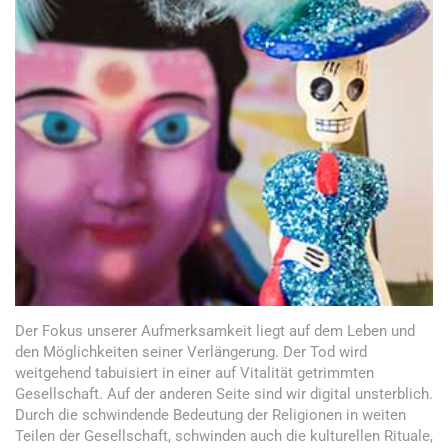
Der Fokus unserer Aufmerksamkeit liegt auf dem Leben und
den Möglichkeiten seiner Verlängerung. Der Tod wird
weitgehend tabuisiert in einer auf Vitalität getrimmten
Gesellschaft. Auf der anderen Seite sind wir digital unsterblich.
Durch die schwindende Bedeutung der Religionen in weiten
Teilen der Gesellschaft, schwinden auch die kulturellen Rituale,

==

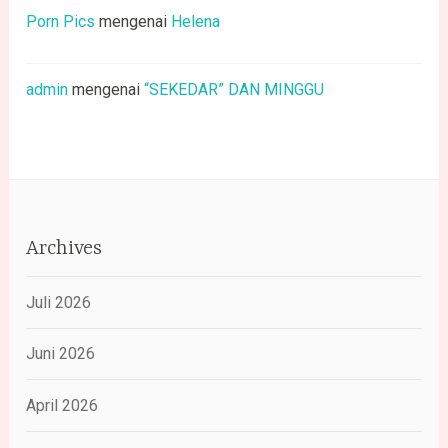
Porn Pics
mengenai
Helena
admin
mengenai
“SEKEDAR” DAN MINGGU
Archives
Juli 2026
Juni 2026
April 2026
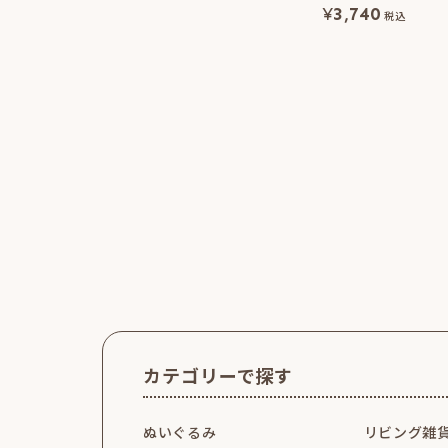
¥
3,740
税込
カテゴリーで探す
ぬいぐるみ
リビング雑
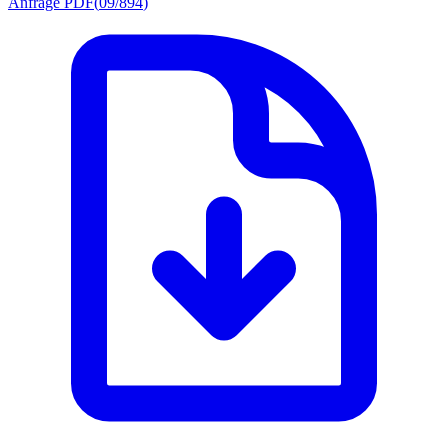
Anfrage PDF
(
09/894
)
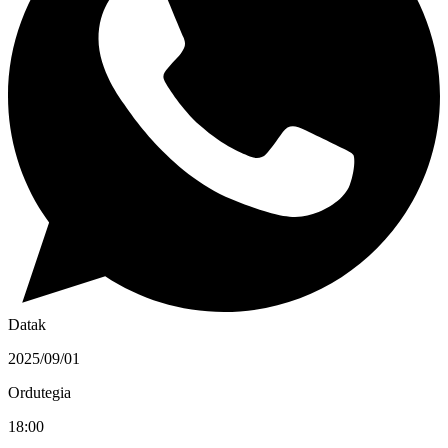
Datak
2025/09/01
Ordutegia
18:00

◆ **The task**:
What is needed is one number: how many lines of the records above contain the word "Gesellschaft".

◆ **Answer to this exercise**:
2